Thursday at the Oloffson
Photograph of dancers: Jean Claude Coutausse Photography
———————————————————————-
RAM
The drums grip the heart
The dust leaps with the bass
The fleshy bees sway
The balcony heaves with the passion
The prostitutes glide and clatter
The suits come and go
The do-gooders huddle in the corner
While aid workers hold down the center tables
The Haitians dressed to kill – no that has passed
And Graham’s extras totter in the shadows
I sleep in the annex
Sliding down the hill
– Andrew B. Wright
The Hotel Oloffson is an inn in central Port-au-Prince, Haiti. The main structure of the hotel is a 19th century Gothic gingerbread mansion set in a lush tropical garden. The mansion was built as a residence for the powerful Sam family, including two former presidents of Haiti.
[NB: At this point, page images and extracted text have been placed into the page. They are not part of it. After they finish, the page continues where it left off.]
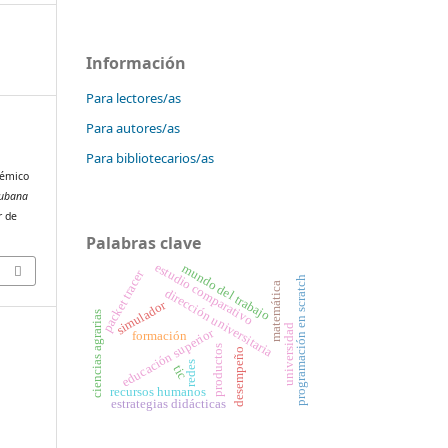
Información
Para lectores/as
Para autores/as
Para bibliotecarios/as
démico
Cubana
r de
Palabras clave
estudio comparativo
mundo del trabajo
packet tracer
programación en scratch
matemática
dirección universitaria
simulador
ciencias agrarias
universidad
educación superior
formación
productos
desempeño
redes
tic
recursos humanos
estrategias didácticas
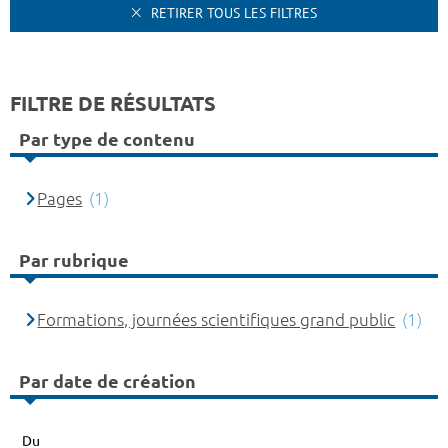
RETIRER TOUS LES FILTRES
FILTRE DE RÉSULTATS
Par type de contenu
Pages
(1)
Par rubrique
Formations, journées scientifiques grand public
(1)
Par date de création
Du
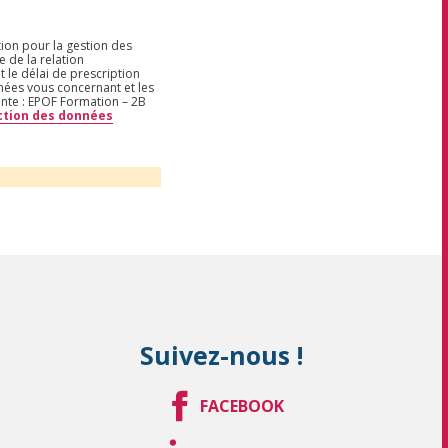
tion pour la gestion des
 de la relation
t le délai de prescription
nnées vous concernant et les
ante : EPOF Formation – 2B
ection des données
Suivez-nous !
FACEBOOK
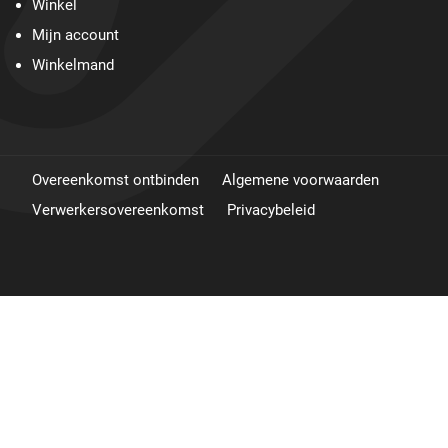
Winkel
Mijn account
Winkelmand
Overeenkomst ontbinden
Algemene voorwaarden
Verwerkersovereenkomst
Privacybeleid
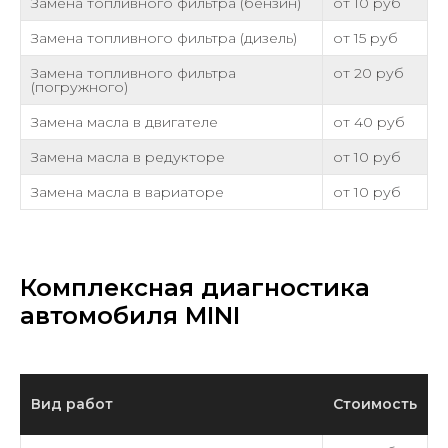
Замена топливного фильтра (бензин)
от 10 руб
Замена топливного фильтра (дизель)
от 15 руб
Замена топливного фильтра
от 20 руб
(погружного)
Замена масла в двигателе
от 40 руб
Замена масла в редукторе
от 10 руб
Замена масла в вариаторе
от 10 руб
Комплексная диагностика
автомобиля MINI
Вид работ
Стоимость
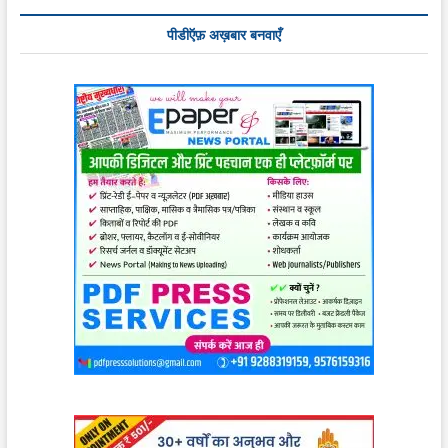
पीडीऍफ़ अख़बार बनवाएँ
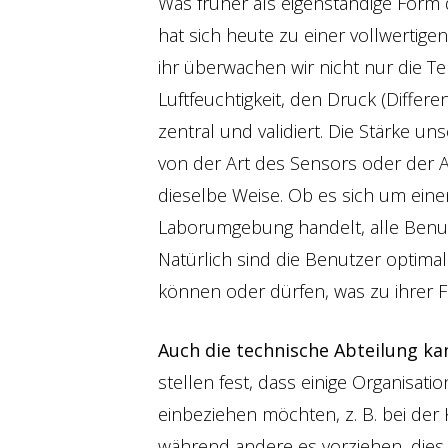
Was früher als eigenständige For
hat sich heute zu einer vollwertig
ihr überwachen wir nicht nur die T
Luftfeuchtigkeit, den Druck (Differen
zentral und validiert. Die Stärke uns
von der Art des Sensors oder der A
dieselbe Weise. Ob es sich um ein
Laborumgebung handelt, alle Benu
Natürlich sind die Benutzer optimal
können oder dürfen, was zu ihrer F
Auch die technische Abteilung kan
stellen fest, dass einige Organisati
einbeziehen möchten, z. B. bei de
während andere es vorziehen, dies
The hotel was the real-life inspiration for the fictional Hotel Trianon in Graham Greene‘s famous 1966 novel The Comedians. During the 1970s and early 1980s, the hotel enjoyed a brief period of fame and good fortune. Celebrities such as Jacqueline Kennedy Onassis and Mick Jagger were regular guests. Throughout the political upheaval of Haiti in the 1990s, the hotel has been the regular performance venue of the mizik rasin band, RAM, famous for their protest music during the Raoul Cédras military dictatorship from 1991 to 1994. Their Thursday evening performances at the hotel became one of the few regular social events in Port-au-Prince in which individuals of various political positions and allegiances could congregate. Regular attendees of the performances included foreign guests at the hotel, members of the military, paramilitary attachés and former Tonton Macoutes, members of the press, diplomats, foreign aid workers, artists, and businessmen.